A Novel Bioengineering Approach for Generation of Functional Lungs in Swine

Millions of people worldwide suffer from incurable lung diseases; the only viable option for patients with end-stage lung disease is lung transplantation. Currently, patients with end-stage refractory lung disease have inadequate treatment options for three reasons: (1) Lung transplantation is restricted due to the absolute scarcity of available donor lungs. (2) There are no known records of successful regeneration of functional lung organs. (3) There are few in vivo animal models designed to study refractory lung diseases, which has resulted in a knowledge gap for understanding these human disease processes. To overcome these issues, we have innovated bioengineering approaches for generating functional lungs in vivo in mice via a conditional blastocyst complementation technique (CBC) and a novel, efficient pluripotent stem cell (PSC) maintenance culture condition. We also established a way to enrich multipotent human lung cells derived from patients' cells by a unique cell surface marker that may allow the formation of functional humanized lungs for disease modeling. Although challenging, we will further advance our CBC technology by guiding human lung progenitors specifically into the lung organ niche.

In this study, we will elucidate the fundamental molecular mechanism governing the swine lung organogenesis program.
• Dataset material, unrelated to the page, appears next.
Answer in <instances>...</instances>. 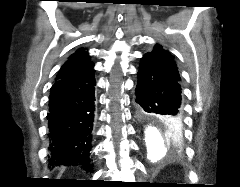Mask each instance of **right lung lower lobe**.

We will also determine how to proficiently guide exogenous interspecies stem cells, such as human lung cells into the desired swine lung organ niche. If successful, we ideally would be able to obtain humanized lungs in swine and facilitate our understanding of the fundamental mechanisms for reconstructing tissue architecture with desired cells in the targeted progenitor niche by controlling the position of the donor cells. The long-term goal of this project is to regenerate transplantable lung organs that will transform current end-stage therapies for refractory lung diseases such as pulmonary fibrosis, chronic obstructive pulmonary diseases (COPD) including constrictive obstruction and emphysema, as well as genetically disordered lung diseases like cystic fibrosis (CF) and surfactant-related diseases. Thus, we plan to address this urgent issue by researching the prospect of regenerating transplantable lungs in vivo. Our strategy using chimeric swine models in vivo will provide fundamental insights into interspecies lung organogenesis and interspecies cell competition to reach the lung organ niche during development. This will open the door for using patient-derived iPS cells in vivo, in particular, in small animals as an ideal platform for drug screening or gene therapy for non-treatable lung diseases. Our goal is to understand the regulatory machinery to generate fully functional human lungs by rendering a developmental organogenesis program in large animals such as pigs (swine), ultimately with using patient's specific cells for lung transplantation.